I’ve been doing a lot of studying on Tudor and Elizabethan culture and costumes, so naturally, I gravitated towards these images:
I’m thinking of doing the Tudor home (which is apparently a miniature, not a real structure). I wonder if I can also create the famed Shakespearean Globe Theatre? One thing that needs to be planned is the templates of the structures. I will need to get together with my structural engineer to make sure that it’ll all fit together…
Here’s the partial house.
Next step is finding a recipe for the house. Most shortbread has a short list of four simple ingredients:
One of the things that I always have issues with is the glue that holds it together. I found this recipe for gingerbread house glue. In short:
- 3 large egg whites
- 1/2 teaspoon cream of tartar
- 4 cups powdered sugar
Easy peasy! However, you have to use it as soon as you make it, so don’t make it before the cookies….unless you keep it under plastic wrap to keep it from drying out.

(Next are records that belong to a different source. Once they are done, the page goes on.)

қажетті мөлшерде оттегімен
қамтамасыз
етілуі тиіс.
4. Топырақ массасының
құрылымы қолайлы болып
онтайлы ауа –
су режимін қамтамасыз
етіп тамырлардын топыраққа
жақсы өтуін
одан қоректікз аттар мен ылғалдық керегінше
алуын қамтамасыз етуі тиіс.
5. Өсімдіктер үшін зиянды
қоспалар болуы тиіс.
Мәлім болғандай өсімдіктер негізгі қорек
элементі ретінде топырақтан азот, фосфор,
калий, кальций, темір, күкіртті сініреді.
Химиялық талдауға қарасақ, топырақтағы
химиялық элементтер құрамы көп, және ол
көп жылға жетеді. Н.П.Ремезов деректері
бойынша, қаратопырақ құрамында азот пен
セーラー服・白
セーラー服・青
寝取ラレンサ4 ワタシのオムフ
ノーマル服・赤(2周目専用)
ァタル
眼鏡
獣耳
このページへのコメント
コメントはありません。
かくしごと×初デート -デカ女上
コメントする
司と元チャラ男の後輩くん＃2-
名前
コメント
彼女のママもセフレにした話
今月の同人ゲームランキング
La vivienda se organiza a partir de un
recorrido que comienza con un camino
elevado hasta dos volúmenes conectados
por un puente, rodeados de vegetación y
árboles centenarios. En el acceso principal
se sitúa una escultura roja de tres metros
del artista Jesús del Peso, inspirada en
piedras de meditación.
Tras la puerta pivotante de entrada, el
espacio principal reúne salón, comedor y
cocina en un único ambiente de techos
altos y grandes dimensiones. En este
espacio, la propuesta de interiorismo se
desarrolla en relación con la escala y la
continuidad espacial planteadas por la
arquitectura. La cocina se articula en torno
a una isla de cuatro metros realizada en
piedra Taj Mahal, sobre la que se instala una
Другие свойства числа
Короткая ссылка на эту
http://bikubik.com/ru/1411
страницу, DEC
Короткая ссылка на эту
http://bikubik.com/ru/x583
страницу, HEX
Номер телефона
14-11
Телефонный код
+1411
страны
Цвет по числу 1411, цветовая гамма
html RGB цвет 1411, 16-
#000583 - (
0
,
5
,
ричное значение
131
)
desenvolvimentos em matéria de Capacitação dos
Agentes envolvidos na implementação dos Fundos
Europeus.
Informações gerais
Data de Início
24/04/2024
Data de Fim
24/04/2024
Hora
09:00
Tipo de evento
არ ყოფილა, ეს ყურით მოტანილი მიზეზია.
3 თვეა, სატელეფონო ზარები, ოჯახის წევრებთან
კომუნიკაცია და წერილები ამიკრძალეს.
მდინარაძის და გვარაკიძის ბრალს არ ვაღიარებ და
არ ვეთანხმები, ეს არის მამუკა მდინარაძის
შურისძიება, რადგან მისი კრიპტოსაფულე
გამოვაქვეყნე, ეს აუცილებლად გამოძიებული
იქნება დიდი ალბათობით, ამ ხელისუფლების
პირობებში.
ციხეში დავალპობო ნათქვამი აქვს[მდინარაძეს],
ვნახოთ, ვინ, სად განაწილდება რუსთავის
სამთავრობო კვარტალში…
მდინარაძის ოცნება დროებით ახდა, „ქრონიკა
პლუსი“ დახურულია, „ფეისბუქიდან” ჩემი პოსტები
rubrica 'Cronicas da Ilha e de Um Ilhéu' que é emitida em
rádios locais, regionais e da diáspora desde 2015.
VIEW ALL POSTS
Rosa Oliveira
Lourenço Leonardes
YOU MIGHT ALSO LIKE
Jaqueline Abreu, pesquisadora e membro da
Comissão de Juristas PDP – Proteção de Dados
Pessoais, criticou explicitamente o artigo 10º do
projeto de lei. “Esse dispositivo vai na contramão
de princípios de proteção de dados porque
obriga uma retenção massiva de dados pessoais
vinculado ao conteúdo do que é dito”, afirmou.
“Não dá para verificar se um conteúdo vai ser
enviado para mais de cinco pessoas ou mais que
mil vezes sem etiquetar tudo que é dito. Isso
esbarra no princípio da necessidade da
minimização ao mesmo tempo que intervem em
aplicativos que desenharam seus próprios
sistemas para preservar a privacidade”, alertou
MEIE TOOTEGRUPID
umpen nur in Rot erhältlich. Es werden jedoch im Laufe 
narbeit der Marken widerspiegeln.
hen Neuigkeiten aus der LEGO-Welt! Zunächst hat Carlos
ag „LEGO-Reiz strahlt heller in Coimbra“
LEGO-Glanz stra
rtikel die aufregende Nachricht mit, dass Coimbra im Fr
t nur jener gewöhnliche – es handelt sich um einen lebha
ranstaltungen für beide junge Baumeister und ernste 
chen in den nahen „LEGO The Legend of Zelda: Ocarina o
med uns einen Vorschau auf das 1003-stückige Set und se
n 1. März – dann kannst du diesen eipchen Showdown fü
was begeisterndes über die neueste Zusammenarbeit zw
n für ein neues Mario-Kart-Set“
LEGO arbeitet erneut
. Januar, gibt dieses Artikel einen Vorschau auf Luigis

I mixed up the ingredients for the shortbread, which was made of:
- 2 c. butter
- 1 c. sugar
- 2 tsp vanilla
- 4 c. flour
I felt it needed just a little extra flour to make it a little less sticky, which I started trying to roll out with a rolling pin directly on parchment paper (which would make transferring it to the baking sheet as easy as possible), but again, too sticky. I just pounded it out with my hands (leaving little dents where my ring is…probably should have removed that) until it was about “the thickness of a pound coin”…like I know what that is! OK, it’s a little less than 1/4 inch. I then baked them at 350 for about 20 minutes (give or take). My experience is that no matter how accurately you cut the cookie templates, you’re going to have to trim them to size anyway. They will swell and warp in baking, so cutting them in rough rectangles and trimming them down afterwards is the best way to make all the pieces fit together. You can also avoid having burned tips and edges. I didn’t trim down all the edges after baking, so everything is a little bit lopsided…and yes, the top story of the house snapped off on the back side.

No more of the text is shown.